Seminari del Dipartimento di Matematica

Seminario del 2025

Gian Paolo Leonardi

Geometric Post-Training Quantization of Deep Neural Networks

fisica matematica

probabilità

Quantization is a key technique for reducing deep learning models' memory footprint and computational cost. However, traditional quantization methods are not supported by general theoretical results. Moreover, they typically overlook the role of the geometry induced on the parameter space by the structure of the model and by the training dynamics. Our main theoretical finding consists of identifying an appropriate metric to be used when projecting weights onto a quantization grid after training. More precisely, we consider suitably scaled, over-parametrized deep neural networks with L layers, whose parameters are initialized as i.i.d. normal variables with zero mean and unit variance, and subsequently trained with gradient descent.
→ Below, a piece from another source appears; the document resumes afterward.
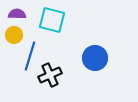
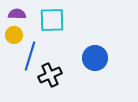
cyan square: rotated 16 degrees counterclockwise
Then, we rigorously prove that the natural quantization metric is defined by the Gauss-Newton seminorm whenever the final point of the training dynamics satisfies suitable sparsity assumptions. Specifically, we quantify the contribution of this seminorm with high probability over the initialization as the dimension of the parameter space becomes large enough. Based on this theoretical result, we propose a novel, post-training quantization algorithm called GeoPTQ, which is shown to outperform classical quantization schemes in some preliminary experiments. This is a joint work with Massimiliano Datres (LMU Munich) and Andrea Agazzi (Univ. Bern).